Indigenous Youth Voices: A Way Forward in Conducting Research with and by Indigenous Youth4 years ago 4 years ago
This report was published by Indigenous Youth Voices and First Nations Child & Family Caring Society.
HERE’S HOW THE AUTHORS DESCRIBE THIS REPORT:
The Truth and Reconciliation Commission of Canada (TRC) released their Final Report and 94 Calls to Action in 2015 to inspire a transformation in the relationship between Indigenous and non-Indigenous peoples in Canada. Call to Action 65 calls on the federal government, through the Social Studies and Humanities Research Council (SSHRC), to establish a national research program with multi-year funding to advance understanding of reconciliation.

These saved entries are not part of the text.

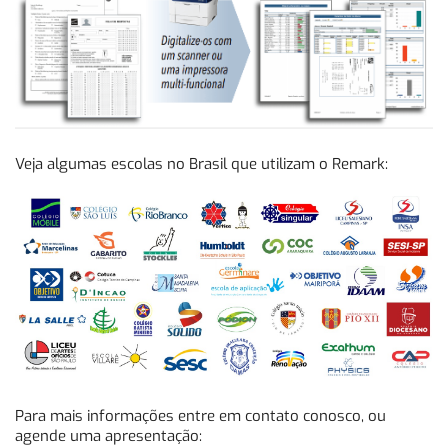
Veja algumas escolas no Brasil que utilizam o Remark:
Para mais informações entre em contato conosco, ou
agende uma apresentação:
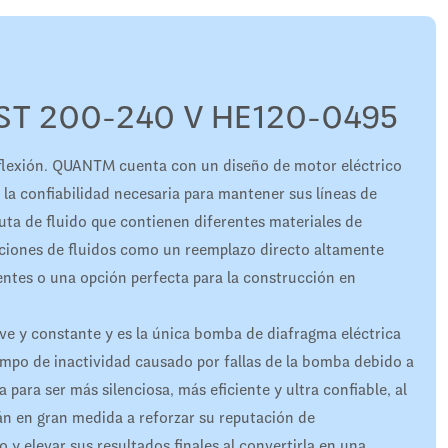
T 200-240 V HE120-0495
flexión. QUANTM cuenta con un diseño de motor eléctrico
 la confiabilidad necesaria para mantener sus líneas de
ta de fluido que contienen diferentes materiales de
aciones de fluidos como un reemplazo directo altamente
ntes o una opción perfecta para la construcción en
ave y constante y es la única bomba de diafragma eléctrica
iempo de inactividad causado por fallas de la bomba debido a
para ser más silenciosa, más eficiente y ultra confiable, al
n en gran medida a reforzar su reputación de
 y elevar sus resultados finales al convertirla en una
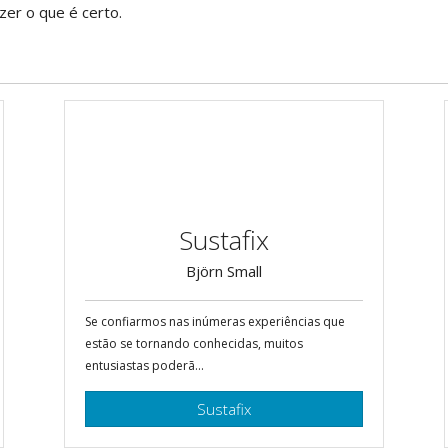
zer o que é certo.
Sustafix
Björn Small
Se confiarmos nas inúmeras experiências que
estão se tornando conhecidas, muitos
entusiastas poderã...
Sustafix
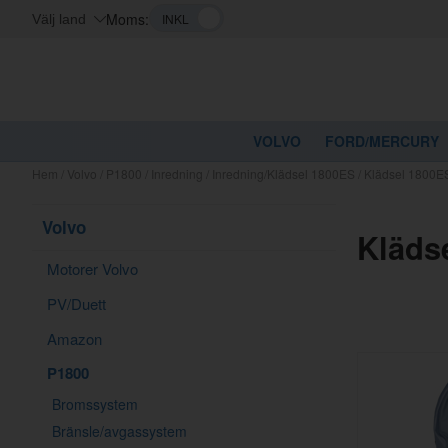
Moms:
Välj land
VOLVO
FORD/MERCURY
Hem
/
Volvo
/
P1800
/
Inredning
/
Inredning/Klädsel 1800ES
/
Klädsel 1800ES
Volvo
Kläds
Motorer Volvo
PV/Duett
Amazon
P1800
Bromssystem
Bränsle/avgassystem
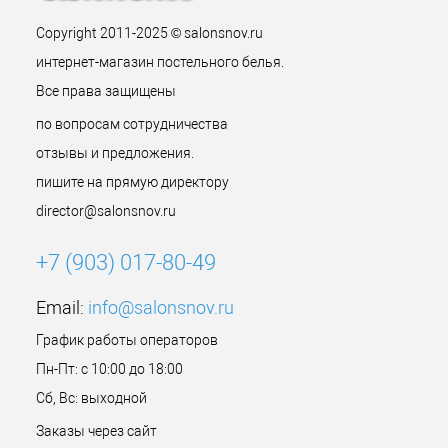
Copyright 2011-2025 © salonsnov.ru
интернет-магазин постельного белья.
Все права защищены
по вопросам сотрудничества
отзывы и предложения.
пишите на прямую директору
director@salonsnov.ru
+7 (903) 017-80-49
Email:
info@salonsnov.ru
График работы операторов
Пн-Пт: с 10:00 до 18:00
Сб, Вс: выходной
Заказы через сайт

As the fastest growing demographic in Canada, the voices, experiences, and priorities of Indigenous youth matter in research, both ethically and equitably. Furthermore, research about Indigenous peoples, including Indigenous youth, has historically been conducted in ways that do not respect the self-determination and wellbeing of Indigenous communities. In response to the role of research in “reproducing colonial relations,” the Ownership, Control, Access, and Possession (OCAP) were developed (First Nations Information Governance Centre, 2014, p. 6). Another ethical standard for conducting research with Indigenous communities is set out in the Tri-council policy: Ethical conduct for research involving humans. Both OCAP and the Tri-Council Policy Statement set out a standard of engagement when conducting research with Indigenous communities, however, neither have set out distinct standards for research with Indigenous youth. Indeed, the Tri-Council Policy Statement simply identifies Indigenous youth as a diverse interest group within communities (Canadian Institute of Health Research, Natural Sciences and Engineering Research Council of Canada, and Social Sciences and Humanities Research Council of Canada, 2014, Article 9.6). Research with Indigenous youth must have holistic ethical standards that upholds the spirit and intention of reconciliation.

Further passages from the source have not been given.